_TASK DATA_
++++++++

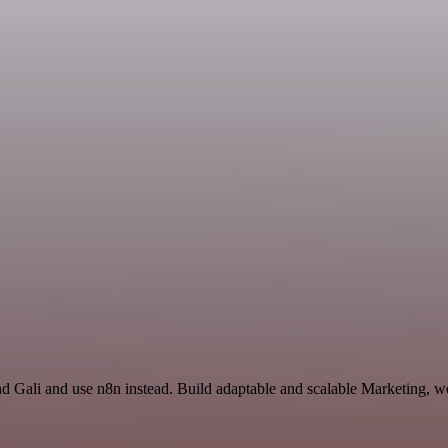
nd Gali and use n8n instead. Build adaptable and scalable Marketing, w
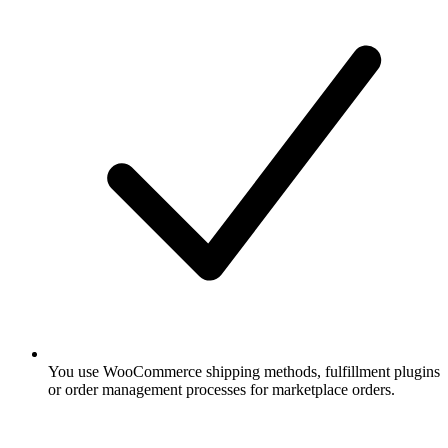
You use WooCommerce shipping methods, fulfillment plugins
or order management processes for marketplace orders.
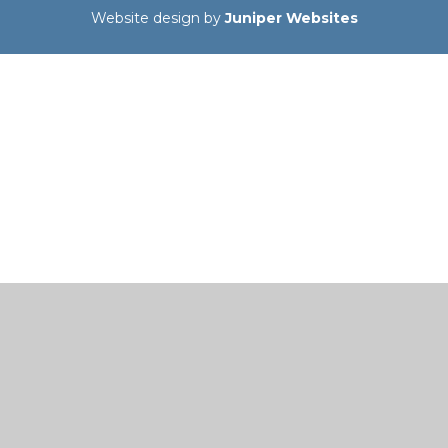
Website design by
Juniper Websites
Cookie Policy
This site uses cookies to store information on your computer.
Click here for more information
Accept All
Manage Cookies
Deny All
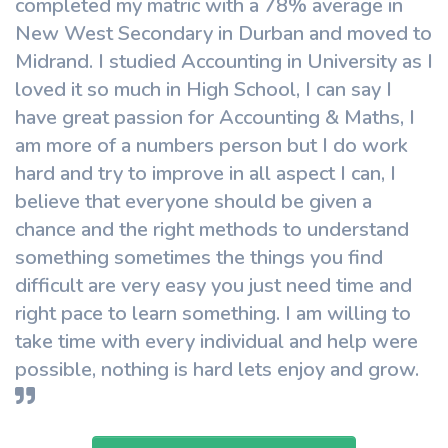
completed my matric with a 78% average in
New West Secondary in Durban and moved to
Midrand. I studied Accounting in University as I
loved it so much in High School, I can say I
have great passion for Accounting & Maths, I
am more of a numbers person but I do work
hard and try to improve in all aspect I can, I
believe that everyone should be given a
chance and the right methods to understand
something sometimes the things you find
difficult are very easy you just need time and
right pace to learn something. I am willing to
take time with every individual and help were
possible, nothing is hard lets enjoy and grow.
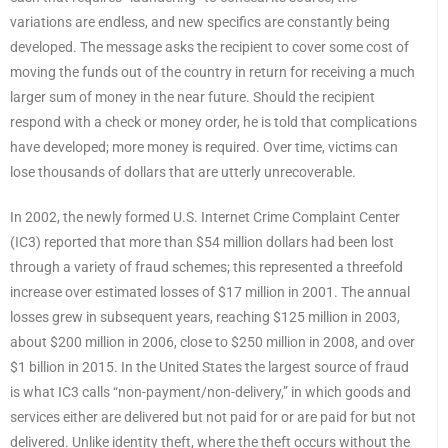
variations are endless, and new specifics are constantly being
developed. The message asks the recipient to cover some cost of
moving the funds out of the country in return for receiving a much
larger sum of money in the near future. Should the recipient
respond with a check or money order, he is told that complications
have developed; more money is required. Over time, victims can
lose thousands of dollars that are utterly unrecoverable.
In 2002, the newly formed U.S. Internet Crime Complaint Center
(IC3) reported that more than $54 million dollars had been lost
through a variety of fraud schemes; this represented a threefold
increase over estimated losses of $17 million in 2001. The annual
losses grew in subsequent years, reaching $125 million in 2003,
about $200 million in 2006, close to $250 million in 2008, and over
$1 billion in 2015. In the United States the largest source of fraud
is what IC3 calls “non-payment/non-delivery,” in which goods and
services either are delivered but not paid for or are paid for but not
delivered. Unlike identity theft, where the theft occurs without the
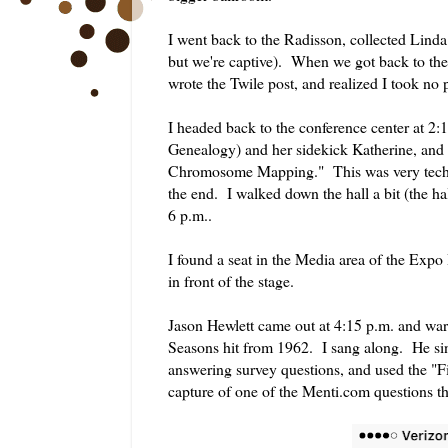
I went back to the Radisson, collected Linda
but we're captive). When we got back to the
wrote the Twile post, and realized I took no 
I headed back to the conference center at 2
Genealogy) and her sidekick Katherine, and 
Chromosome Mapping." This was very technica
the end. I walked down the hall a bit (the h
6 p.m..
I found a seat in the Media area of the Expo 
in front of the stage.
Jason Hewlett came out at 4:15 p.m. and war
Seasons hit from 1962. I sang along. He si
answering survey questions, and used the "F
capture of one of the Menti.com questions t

++++++++

Both the line containing "have great passion for Accounting & Maths, I" and the line containing "right pace to" belong in the answer. Print them and every line above that falls between them exactly, and no others.

_THE ANSWER_
have great passion for Accounting & Maths, I
am more of a numbers person but I do work
hard and try to improve in all aspect I can, I
believe that everyone should be given a
chance and the right methods to understand
something sometimes the things you find
difficult are very easy you just need time and
right pace to learn something. I am willing to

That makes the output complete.